From data wrangling to AI & ML enabled data curation

Authors: Peter Spicer – Chief Technology Officer & Scott Matthews – Chief Data Scientist

There is little debate we are at a stage where demand for data and data availability is growing at unprecedented levels. This is placing strain on organizations’ legacy technology and processes to remain competitive. For Capital Markets firms, new compliance and regulatory requirements, recognition of the value of new and unique data to find alpha and the need to reduce operational costs – all require the need to innovate.

Business infrastructure is under increasing pressure to service a growing number of use cases where a wealth of broad and large-scale data is required.

Traditional data driven organizations have specific requirements of their data needs. Data is often sourced from multiple vendors who supply in different formats and can involve proprietary elements unique to each data vendor.

This presents a common challenge – “Data Curation”. A discipline to clean, normalize, categorize and label data as it is ingested, organized, and stored before making it available for analysis. This is an essential activity that eliminates poor data from getting into the firm’s analysis activity and requires a complex set of activities and skills.

Data Curation Challenges

For data users, curation is tedious and considered mundane or repetitive. It is a task that does not in itself realize additional value to a firm, has a high opportunity cost and goes often unrecognized or appreciated. It is estimated that analysts spend 80% of their time on data management (curation, organization, securities master management, and more). The process to ensure data is organized, and particularly with unstructured data, is usable can be extremely time intensive and require specialized skills.

5 key challenges facing data curation and management today

1. Data Volumes

Businesses operating on legacy hardware based on physical infrastructure will be finding it increasingly difficult to deal with organizational demands and yet remain cost effective and flexible.

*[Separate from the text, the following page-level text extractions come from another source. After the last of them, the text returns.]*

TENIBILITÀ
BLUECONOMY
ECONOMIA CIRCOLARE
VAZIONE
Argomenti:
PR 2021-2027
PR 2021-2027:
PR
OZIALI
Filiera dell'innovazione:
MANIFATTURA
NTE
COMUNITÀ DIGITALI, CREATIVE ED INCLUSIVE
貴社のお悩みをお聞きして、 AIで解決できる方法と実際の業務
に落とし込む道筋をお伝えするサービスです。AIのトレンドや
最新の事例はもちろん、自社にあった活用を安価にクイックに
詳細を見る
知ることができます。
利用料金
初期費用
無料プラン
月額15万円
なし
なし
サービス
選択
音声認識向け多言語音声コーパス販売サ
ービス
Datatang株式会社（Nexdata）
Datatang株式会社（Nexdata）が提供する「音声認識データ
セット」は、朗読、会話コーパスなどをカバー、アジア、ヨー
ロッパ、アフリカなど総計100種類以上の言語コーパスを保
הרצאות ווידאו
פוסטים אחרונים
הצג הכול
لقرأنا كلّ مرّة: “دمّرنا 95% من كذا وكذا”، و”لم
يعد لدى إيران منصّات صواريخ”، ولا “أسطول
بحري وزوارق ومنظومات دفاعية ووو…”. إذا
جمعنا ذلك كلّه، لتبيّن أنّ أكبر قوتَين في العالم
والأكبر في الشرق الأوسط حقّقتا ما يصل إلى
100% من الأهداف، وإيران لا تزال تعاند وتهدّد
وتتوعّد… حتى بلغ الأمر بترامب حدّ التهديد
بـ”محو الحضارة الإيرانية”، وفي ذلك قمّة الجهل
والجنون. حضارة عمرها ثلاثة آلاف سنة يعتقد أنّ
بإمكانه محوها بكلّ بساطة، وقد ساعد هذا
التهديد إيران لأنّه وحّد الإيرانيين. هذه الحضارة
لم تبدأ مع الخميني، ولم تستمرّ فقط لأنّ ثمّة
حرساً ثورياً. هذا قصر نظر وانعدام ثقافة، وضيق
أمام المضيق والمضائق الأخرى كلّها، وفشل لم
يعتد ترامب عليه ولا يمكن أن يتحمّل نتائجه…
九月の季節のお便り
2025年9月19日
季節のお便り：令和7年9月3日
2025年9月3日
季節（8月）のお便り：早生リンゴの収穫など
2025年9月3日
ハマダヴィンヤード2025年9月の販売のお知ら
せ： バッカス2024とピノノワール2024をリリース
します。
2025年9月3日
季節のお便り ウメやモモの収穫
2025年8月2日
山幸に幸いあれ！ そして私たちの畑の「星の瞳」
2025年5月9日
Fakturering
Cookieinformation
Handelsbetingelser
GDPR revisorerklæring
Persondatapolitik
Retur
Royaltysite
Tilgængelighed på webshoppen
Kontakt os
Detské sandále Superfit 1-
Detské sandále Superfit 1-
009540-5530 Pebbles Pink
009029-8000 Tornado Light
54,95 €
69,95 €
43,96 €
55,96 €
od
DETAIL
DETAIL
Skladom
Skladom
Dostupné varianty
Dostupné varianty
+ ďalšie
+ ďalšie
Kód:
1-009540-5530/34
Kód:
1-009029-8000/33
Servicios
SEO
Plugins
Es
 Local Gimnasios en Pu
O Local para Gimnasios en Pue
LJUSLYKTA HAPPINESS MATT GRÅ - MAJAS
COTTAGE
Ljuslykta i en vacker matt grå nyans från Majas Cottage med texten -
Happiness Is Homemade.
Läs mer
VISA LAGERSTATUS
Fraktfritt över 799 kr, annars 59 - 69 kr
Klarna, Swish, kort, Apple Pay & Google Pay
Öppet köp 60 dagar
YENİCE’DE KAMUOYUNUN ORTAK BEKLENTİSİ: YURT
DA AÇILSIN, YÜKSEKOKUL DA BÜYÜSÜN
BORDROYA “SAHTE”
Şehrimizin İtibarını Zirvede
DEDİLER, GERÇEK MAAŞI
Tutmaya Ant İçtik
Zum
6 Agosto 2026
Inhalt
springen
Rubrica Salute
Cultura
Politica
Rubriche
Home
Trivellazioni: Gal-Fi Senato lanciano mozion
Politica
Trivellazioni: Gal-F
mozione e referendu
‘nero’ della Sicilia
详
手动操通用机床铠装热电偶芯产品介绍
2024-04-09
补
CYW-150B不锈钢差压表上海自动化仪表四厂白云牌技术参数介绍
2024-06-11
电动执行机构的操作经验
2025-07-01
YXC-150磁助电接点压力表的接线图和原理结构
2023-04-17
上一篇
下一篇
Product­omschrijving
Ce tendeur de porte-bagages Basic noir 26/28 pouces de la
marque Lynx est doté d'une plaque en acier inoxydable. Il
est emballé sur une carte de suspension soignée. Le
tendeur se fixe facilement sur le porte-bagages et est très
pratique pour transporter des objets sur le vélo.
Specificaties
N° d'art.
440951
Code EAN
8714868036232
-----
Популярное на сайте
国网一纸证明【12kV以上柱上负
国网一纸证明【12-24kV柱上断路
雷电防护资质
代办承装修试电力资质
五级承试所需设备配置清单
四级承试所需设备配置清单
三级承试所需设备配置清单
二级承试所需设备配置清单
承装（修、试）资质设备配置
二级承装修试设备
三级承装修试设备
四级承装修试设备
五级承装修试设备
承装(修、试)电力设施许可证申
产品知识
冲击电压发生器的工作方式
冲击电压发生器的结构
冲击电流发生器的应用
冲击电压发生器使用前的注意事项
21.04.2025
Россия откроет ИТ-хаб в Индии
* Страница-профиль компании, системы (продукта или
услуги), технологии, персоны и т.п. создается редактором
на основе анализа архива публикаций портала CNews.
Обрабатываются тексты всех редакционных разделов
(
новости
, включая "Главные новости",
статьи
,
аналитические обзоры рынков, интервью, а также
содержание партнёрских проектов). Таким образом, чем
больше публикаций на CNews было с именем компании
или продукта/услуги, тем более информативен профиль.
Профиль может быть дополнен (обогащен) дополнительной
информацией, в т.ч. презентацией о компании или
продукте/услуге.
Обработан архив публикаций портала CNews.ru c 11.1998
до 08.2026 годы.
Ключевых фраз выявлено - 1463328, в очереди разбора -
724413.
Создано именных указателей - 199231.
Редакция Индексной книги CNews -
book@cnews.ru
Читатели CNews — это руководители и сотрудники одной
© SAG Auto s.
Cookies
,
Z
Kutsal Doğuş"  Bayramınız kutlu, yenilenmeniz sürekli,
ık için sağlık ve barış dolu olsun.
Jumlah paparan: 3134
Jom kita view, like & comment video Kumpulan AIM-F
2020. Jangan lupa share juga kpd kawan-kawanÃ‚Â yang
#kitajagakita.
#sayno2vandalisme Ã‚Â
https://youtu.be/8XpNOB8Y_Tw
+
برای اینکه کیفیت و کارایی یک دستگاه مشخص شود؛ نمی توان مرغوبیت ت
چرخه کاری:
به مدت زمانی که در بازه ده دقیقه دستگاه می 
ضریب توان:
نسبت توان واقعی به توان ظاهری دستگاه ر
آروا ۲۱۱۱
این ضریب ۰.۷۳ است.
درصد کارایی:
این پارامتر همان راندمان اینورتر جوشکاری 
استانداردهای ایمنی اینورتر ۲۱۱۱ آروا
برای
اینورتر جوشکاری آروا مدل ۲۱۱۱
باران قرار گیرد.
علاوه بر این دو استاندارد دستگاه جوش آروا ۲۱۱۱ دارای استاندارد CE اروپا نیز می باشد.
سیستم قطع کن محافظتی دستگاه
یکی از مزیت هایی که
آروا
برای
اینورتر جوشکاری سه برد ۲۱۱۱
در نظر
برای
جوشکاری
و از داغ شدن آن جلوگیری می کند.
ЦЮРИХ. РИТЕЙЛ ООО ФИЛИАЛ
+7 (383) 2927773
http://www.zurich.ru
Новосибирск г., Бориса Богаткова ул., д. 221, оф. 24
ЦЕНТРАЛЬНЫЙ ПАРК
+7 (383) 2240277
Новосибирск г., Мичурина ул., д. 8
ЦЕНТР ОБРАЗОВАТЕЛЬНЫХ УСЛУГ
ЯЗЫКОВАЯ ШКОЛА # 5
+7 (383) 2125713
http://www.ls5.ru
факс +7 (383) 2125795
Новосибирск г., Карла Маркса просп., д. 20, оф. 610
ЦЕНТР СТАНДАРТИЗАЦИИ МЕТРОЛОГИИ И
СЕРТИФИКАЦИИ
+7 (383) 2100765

With legacy platforms, organizations face inefficiencies and duplication from operating multiple siloed platforms and disparate data systems. With greater demand for storage, managing a growing fleet of physical on-premises hardware increases operational costs and will only get worse as the demand will not reduce any time soon.

For global firms trading across markets and assets classes, tick data in particular can easily become petabyte scale when dealing with decades of history across hundreds of markets and at full order book level of detail.

Clearly the issue is not new or unrecognized by organizations as more and more migrate to cloud solutions. That said, though cloud now provides almost infinite scalability, it also needs to be managed so that costs do not run away while also implementing the appropriate controls and data life cycle management processes. This ultimately ensures fast and efficient access for data consumers whether in a compliance team or a quant or researcher doing analytics.

In addition, as the volume and variety of data in the organization grows, there is a need to also gain greater control over data contracts and ensure they are earning more utility from each data license and avoid costly duplication or proliferation across business units.

2. Reference Data

Vendors of market data typically collect data from hundreds of venues. Over time, vendors and industry consortiums have developed a range of coding schemes to uniquely identify tradeable instruments. Some are global (ISIN), some are country specific (Valoren), some are proprietary (e.g., RIC – Reuters Instrument Code, CUSIP), some are free open source (e.g., FIGI, LEI). Some vendors have created their own schemes, perhaps initially due the need to fill a data management requirement, but today they have become a lock-in making it difficult for users to migrate to alternative vendors as the codes have proliferated business processes and across systems.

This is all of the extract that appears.